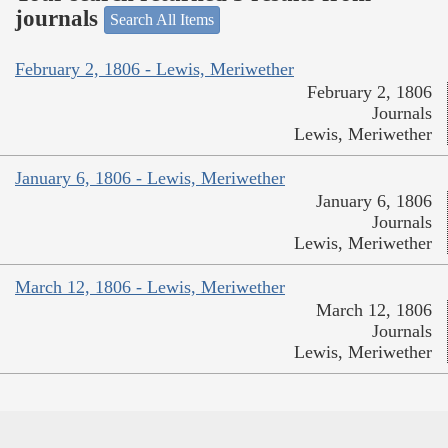
journals
Search All Items
February 2, 1806 - Lewis, Meriwether
February 2, 1806
Journals
Lewis, Meriwether
January 6, 1806 - Lewis, Meriwether
January 6, 1806
Journals
Lewis, Meriwether
March 12, 1806 - Lewis, Meriwether
March 12, 1806
Journals
Lewis, Meriwether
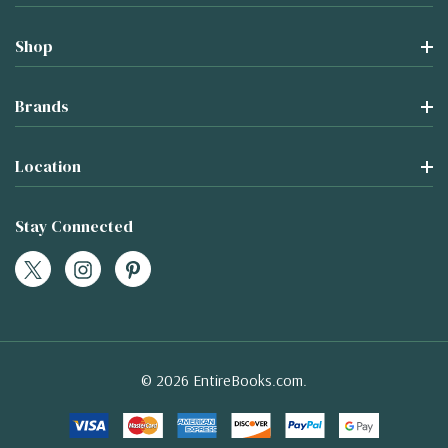
Shop
Brands
Location
Stay Connected
© 2026 EntireBooks.com.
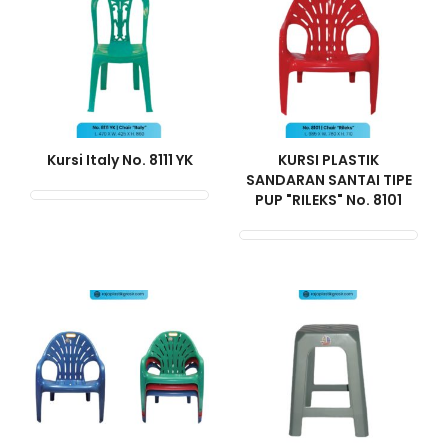
Kursi Italy No. 8111 YK
KURSI PLASTIK
SANDARAN SANTAI TIPE
PUP "RILEKS" No. 8101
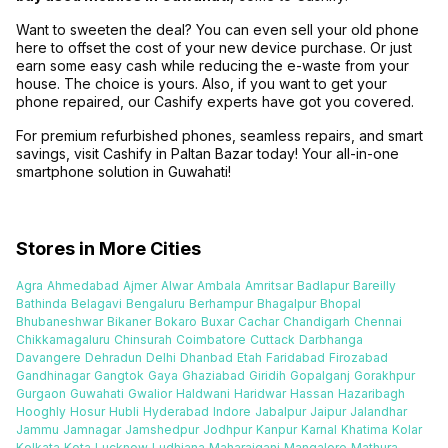
Want to sweeten the deal? You can even sell your old phone
here to offset the cost of your new device purchase. Or just
earn some easy cash while reducing the e-waste from your
house. The choice is yours. Also, if you want to get your
phone repaired, our Cashify experts have got you covered.
For premium refurbished phones, seamless repairs, and smart
savings, visit Cashify in Paltan Bazar today! Your all-in-one
smartphone solution in Guwahati!
Stores in More Cities
Agra
Ahmedabad
Ajmer
Alwar
Ambala
Amritsar
Badlapur
Bareilly
Bathinda
Belagavi
Bengaluru
Berhampur
Bhagalpur
Bhopal
Bhubaneshwar
Bikaner
Bokaro
Buxar
Cachar
Chandigarh
Chennai
Chikkamagaluru
Chinsurah
Coimbatore
Cuttack
Darbhanga
Davangere
Dehradun
Delhi
Dhanbad
Etah
Faridabad
Firozabad
Gandhinagar
Gangtok
Gaya
Ghaziabad
Giridih
Gopalganj
Gorakhpur
Gurgaon
Guwahati
Gwalior
Haldwani
Haridwar
Hassan
Hazaribagh
Hooghly
Hosur
Hubli
Hyderabad
Indore
Jabalpur
Jaipur
Jalandhar
Jammu
Jamnagar
Jamshedpur
Jodhpur
Kanpur
Karnal
Khatima
Kolar
Kolkata
Kota
Lucknow
Ludhiana
Maharajganj
Mangalore
Mathura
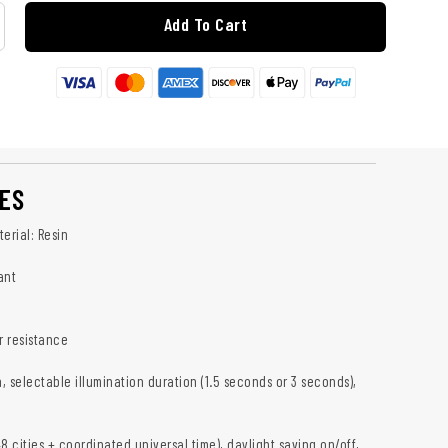
Add To Cart
ES
erial: Resin
ant
 resistance
h, selectable illumination duration (1.5 seconds or 3 seconds),
8 cities + coordinated universal time), daylight saving on/off,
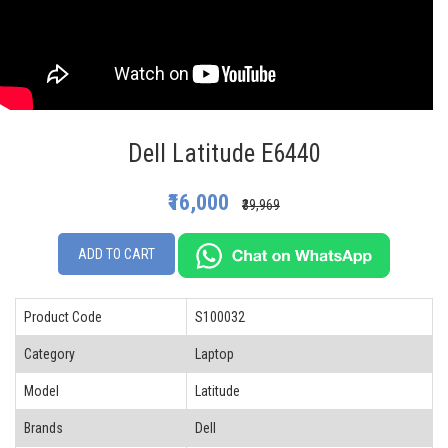
Dell Latitude E6440
₹16,000
₹39,969
ADD TO CART
Product Code
S100032
Category
Laptop
Model
Latitude
Brands
Dell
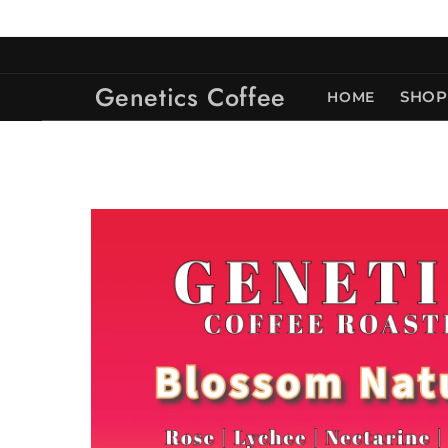
Skip to
content
Genetics Coffee
HOME
SHOP
Skip to
product
information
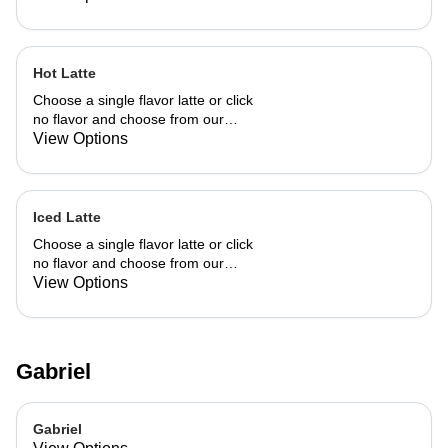
Hot Latte
Choose a single flavor latte or click
no flavor and choose from our
already made up flavor combinations.
View Options
Iced Latte
Choose a single flavor latte or click
no flavor and choose from our
already made up flavor combinations.
View Options
Gabriel
Gabriel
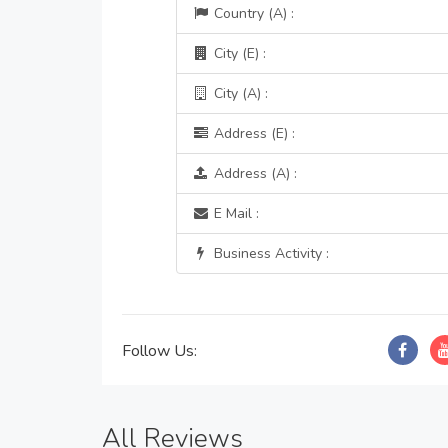
Country (A) :
City (E) :
City (A) :
Address (E) :
Address (A) :
E Mail :
Business Activity :
Follow Us:
All Reviews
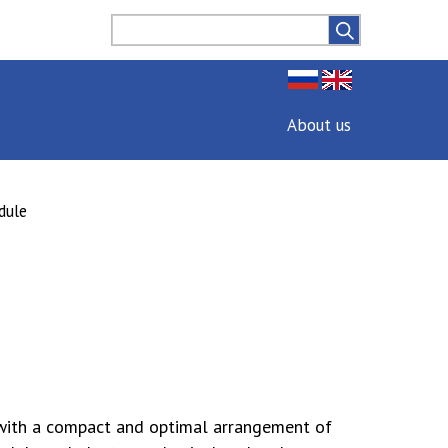
About us
dule
with a compact and optimal arrangement of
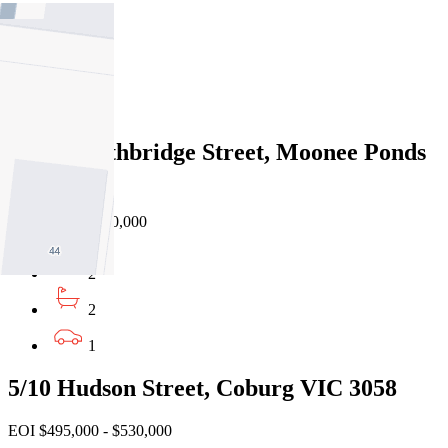
2
2
1
203/21 Lethbridge Street, Moonee Ponds
VIC 3039
Private Sale $530,000
2
2
1
5/10 Hudson Street, Coburg VIC 3058
EOI $495,000 - $530,000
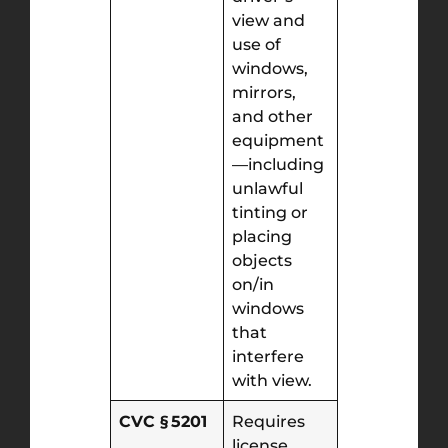
view and
use of
windows,
mirrors,
and other
equipment
—including
unlawful
tinting or
placing
objects
on/in
windows
that
interfere
with view.
CVC § 5201
Requires
license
------------------------------------------------------------------------
PROBLEM STATEMENT:
Whenever a picture appears, leave it out, and return every record exactly.

TASK RESPONSE:
journals
Search All Items
February 2, 1806 - Lewis, Meriwether
February 2, 1806
Journals
Lewis, Meriwether
January 6, 1806 - Lewis, Meriwether
January 6, 1806
Journals
Lewis, Meriwether
March 12, 1806 - Lewis, Meriwether
March 12, 1806
Journals
Lewis, Meriwether
Shop
Brands
Location
Stay Connected
© 2026 EntireBooks.com.
Kursi Italy No. 8111 YK
KURSI PLASTIK
SANDARAN SANTAI TIPE
PUP "RILEKS" No. 8101
Want to sweeten the deal? You can even sell your old phone
here to offset the cost of your new device purchase. Or just
earn some easy cash while reducing the e-waste from your
house. The choice is yours. Also, if you want to get your
phone repaired, our Cashify experts have got you covered.
For premium refurbished phones, seamless repairs, and smart
savings, visit Cashify in Paltan Bazar today! Your all-in-one
smartphone solution in Guwahati!
Stores in More Cities
Agra
Ahmedabad
Ajmer
Alwar
Ambala
Amritsar
Badlapur
Bareilly
Bathinda
Belagavi
Bengaluru
Berhampur
Bhagalpur
Bhopal
Bhubaneshwar
Bikaner
Bokaro
Buxar
Cachar
Chandigarh
Chennai
Chikkamagaluru
Chinsurah
Coimbatore
Cuttack
Darbhanga
Davangere
Dehradun
Delhi
Dhanbad
Etah
Faridabad
Firozabad
Gandhinagar
Gangtok
Gaya
Ghaziabad
Giridih
Gopalganj
Gorakhpur
Gurgaon
Guwahati
Gwalior
Haldwani
Haridwar
Hassan
Hazaribagh
Hooghly
Hosur
Hubli
Hyderabad
Indore
Jabalpur
Jaipur
Jalandhar
Jammu
Jamnagar
Jamshedpur
Jodhpur
Kanpur
Karnal
Khatima
Kolar
Kolkata
Kota
Lucknow
Ludhiana
Maharajganj
Mangalore
Mathura
Add To Cart
ES
erial: Resin
ant
 resistance
h, selectable illumination duration (1.5 seconds or 3 seconds),
8 cities + coordinated universal time), daylight saving on/off,
Dell Latitude E6440
₹16,000
₹39,969
ADD TO CART
Product Code
S100032
Category
Laptop
Model
Latitude
Brands
Dell
Skip to
content
Genetics Coffee
HOME
SHOP
Skip to
product
information
Hot Latte
Choose a single flavor latte or click
no flavor and choose from our
already made up flavor combinations.
View Options
Iced Latte
Choose a single flavor latte or click
no flavor and choose from our
already made up flavor combinations.
View Options
Gabriel
Gabriel
Country (A) :
City (E) :
City (A) :
Address (E) :
Address (A) :
E Mail :
Business Activity :
Follow Us:
All Reviews
About us
dule
with a compact and optimal arrangement of
2
2
1
203/21 Lethbridge Street, Moonee Ponds
VIC 3039
Private Sale $530,000
2
2
1
5/10 Hudson Street, Coburg VIC 3058
EOI $495,000 - $530,000
view and
use of
windows,
mirrors,
and other
equipment
—including
unlawful
tinting or
placing
objects
on/in
windows
that
interfere
with view.
CVC § 5201
Requires
license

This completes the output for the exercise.